Empty Spaces

This blog is a continuation in a series I am writing about my husband’s brain injury.  If you wish to read the story in order, go back in my archives and find Begin at the Beginning…all the ones in the category brain injury tell my story. Some are longer than others…they come in chunks of time…sometimes quickly and others much slower.  Thanks for taking the time to read and being patient as I walk through the one of the toughest parts of my life again with new eyes to see how God used the broken pieces to create something beautiful.


I fled the elderly couple’s room and headed to the nurses’ station to see if Bill had been assigned a room yet.  I was ushered right across the hallway to a room with a big window in the door.  The room with the window-door was within the sight of the nurses so they could keep an eye on him.  It was a double but he didn’t have a roommate.  I thought at first it might work like the room on the surgical unit, where I could sleep in the second bed.  However, I soon found out that rehab is different than other units in the hospital.  Their visiting hours were 4:00 pm to 8:00 pm.  In order for the patient to have the required therapies, medical checks and such they did not allow family to come any other time than visiting hours.  It is designed to begin to help patients develop a daily routine and to try to increase their abilities so they can re-enter life.  At the same time, the family is weaned from the constant care by only coming a few hours a day.

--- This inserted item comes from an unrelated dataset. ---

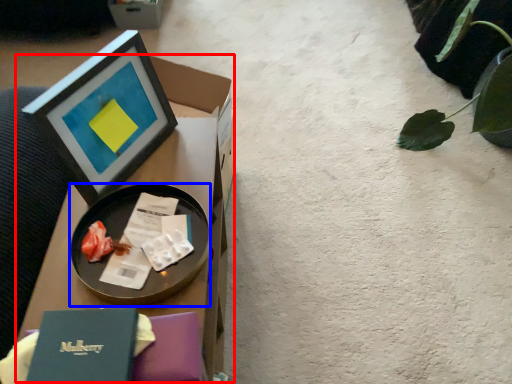 Question: Which point is further to the camera, table (highlighted by a red box) or tableware (highlighted by a blue box)?

Choices:
 (A) table
 (B) tableware

Answer: (B)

I must say this part was one of the scariest things to me.  That surprises me now as I look back.  I mean, I was exhausted, burned out even.  I desperately needed a break.  You would think that this new schedule would be a welcome change in a positive direction. Instead I felt fear.  Leaving Bill alone when he was so needy seemed like abandonment.  I knew there would be medical personnel there but in my mind I thought it would be difficult for him because he did not know them.  What a scary thing to wake up, confused with unfamiliar faces all around you.  I didn’t want that for him.  However, I did not have a choice to come when I wanted to.  I had to abide by the rules.  I chose instead to focus on figuring out how to make some money.  I had worked a couple of days at a tea room in Roswell to help out my friends Rose and Mitchell.  When Bill had his accident they came to me and said they would hold a job for me whenever I needed it. Waiting tables wouldn’t bring much money, but the lunch-only hours were perfect for hospital visits in the evening.  I called them up and true to their word Mitch told me to come in the next day.

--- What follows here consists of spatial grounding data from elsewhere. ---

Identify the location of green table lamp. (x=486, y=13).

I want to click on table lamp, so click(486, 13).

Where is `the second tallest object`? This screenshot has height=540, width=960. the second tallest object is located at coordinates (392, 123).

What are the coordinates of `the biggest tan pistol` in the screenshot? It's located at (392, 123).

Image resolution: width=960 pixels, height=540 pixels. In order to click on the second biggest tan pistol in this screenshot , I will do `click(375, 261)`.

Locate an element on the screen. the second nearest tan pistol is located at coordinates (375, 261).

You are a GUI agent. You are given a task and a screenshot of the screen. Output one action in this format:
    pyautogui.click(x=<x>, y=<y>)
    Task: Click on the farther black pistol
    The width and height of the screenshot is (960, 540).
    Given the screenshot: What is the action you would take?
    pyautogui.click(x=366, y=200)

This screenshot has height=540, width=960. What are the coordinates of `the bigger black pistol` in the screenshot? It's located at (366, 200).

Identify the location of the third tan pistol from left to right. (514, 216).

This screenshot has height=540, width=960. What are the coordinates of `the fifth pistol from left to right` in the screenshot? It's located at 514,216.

I prepared to leave the hospital in the evening and was stunned by Bill’s reaction to my imminent departure. I shouldn’t have been, but being caught off guard was a regular part of this new life I was living.  I guess all the change of the day was causing him some anxiety.  When I told him I was leaving he clung to my hand, and refused to let it go.  He begged me to stay which eventually resulted in his crying like a child afraid to leave its mother.  He would not let me go.  I could not break free.  He was afraid and this just confirmed my own fears that this new schedule would not be an easy adjustment for either of us.  I climbed in the bed next to him trying to calm him down.  I thought maybe if I could get him to sleep I could sneak out.  (A preview of many nights in my future as a mother of four small children.) Only my plan did not work, he would not rest.  Finally, a nurse had to come and distract him so that I could leave.  I left the room hearing him call my name all the way down the hallway. “Shell, don’t leave me!”  I do not have to tell you the tears I shed.  All the way home…to our empty house.

It was dark when I arrived home for the first time since that day.  Pulling in the garage the first thing I noticed was the empty spot where the van was supposed to be.  Only it was not.  My hands were trembling when I opened the kitchen door, but not from fear.  I felt utterly alone as I turned on the lights.  The happy kitchen, which we recently wallpapered, greeted me.  Everything was the way I had left it the day of the accident.  Now I was home and I felt a sense of relief even as I silently took in my surroundings.  My tutoring stuff still sat on the kitchen table.  There was a glass of water on the counter, ice long since melted.  The mail was on the chest behind the sofa, stacked neatly by someone trying to be helpful.  There was a chill in the air, though I am not sure if it was the temperature or the empty, quiet space that caused it.  I rubbed my arms in an effort to warm myself. I was unsuccessful so I turned the heat up.  Climbing the stairs my feet slowed near the top.  The stopped all together at the bedroom doorway.  Bill’s shoes on the floor on his side of the bed.  His jacket draped hanging on the bedpost.  A book of some kind on the bedside table.  The space was full of him, yet it was silent. I readied myself for bed, trying to ignore the knot in my stomach and the tightness in my throat.  I stood beside his sink taking out a bottle of his cologne and breathed his scent into me.  I put some on my wrists and neck so I could smell him through the night.  The answering machine flickered about a million messages.  I didn’t have the heart to listen.  Not on this night.  This night I was acutely aware of the empty spaces, most noticeably the spot in the bed next to me.